Friday, December 19, 2008

Dreams

The other night while we were eating dinner Sean made a comment. Here is how the conversation went:

Sean: You've got to believe.
John: In what?
Sean: You've got to believe in the things you want.
Me: Who told you that? (Thinking this had something to do with Santa)
Sean: Daniel
Me: How did he tell you that?
Sean: In my dream. At first he was big but then he was small and I held him and rocked him and put him in his crib.
Me: That's nice.

What do you say to that? My 3 1/2 (almost 4 {big sigh}) year old son who you would hope would just forget about this still continues to remember. They say dreams are a figment of our reality. Our mind suppresses thoughts through out the day only to have them surface at night when we sleep. Sean never talks about his dreams. He always tells us that he just dreams about the moon and the stars. I think he still longs for a sibling - he was just so disappointed - much more so than I thought someone his age could be. If I feel guilty about anything - I feel most guilty about disappointing him.

You've got to believe in the things you want - pretty big words from such a little person.

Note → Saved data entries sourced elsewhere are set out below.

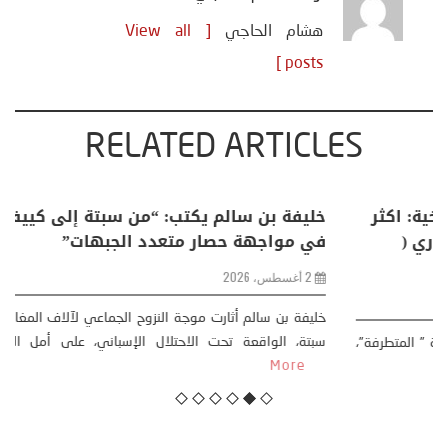
هشام الحاجي
[ View all
posts ]
RELATED ARTICLES
منذر بالضيافي يكتب حول: التغيرات المناخية: اكثر
من ظاهرة طبيعية .. تحول اجتماعي وحضاري (
مقاربة سوسيولوجية )
23 يوليو، 2026
كتب: منذر بالضيافي بدأت قصتي مع التغييرات المناخية ” المتطرفة”،
منذ نهاية ثمانينات القرن الماضي، حين أطردنا ...
More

Saturday, December 6, 2008

Cleaning Up

I haven't posted in quite some time. Its not because I've decided to just move on with my life and live like things are wonderful. I truly believe I'm at the point where I can no longer describe or even comprehend what I'm feeling. I think acceptance has lifted a huge burden off my shoulders, but I am left with a lot of different emotions that I can't tie back to any particular one thing - other then Daniel of course. I like to use the analogy of sweeping. When your cleaning up with a broom and a dust pan you typically sweep everything into one big pile - getting it into the dustpan and into the trash is easy. The hard part is when your left with that little line of dust and dirt - the one that just won't make it over the lip of the dustpan - the one that you sit there wondering if you should keep trying or just spread it all around the room so its not so noticeable. I think that's where I'm at with my feelings. There are lots of little pieces of anger and sadness and self-pity scattered all around me and I don't know what to do.

I don't necessarily like the person I have become as a result of losing Daniel. Initially, I saw compassion and strength but all of that has dissolved and I'm sort of left with fear, envy, and much less compassion for those who haven't had to deal with what I have dealt with. I know its not the right thing - in fact its rather childish, but for now it is what it is. It may all have to do with where I am at in life at this time - may be two months from now I will have changed - I hope for that.

One thing I have learned in talking with other mother's who have lost their babies - it never goes away. This heartache may, one day, no longer consume my life, but Daniel will always be my baby - that will never ever change. I'm just wondering when I will be normal again - be happy for people, stop questioning my ability to do anything, and start consistently enjoying life.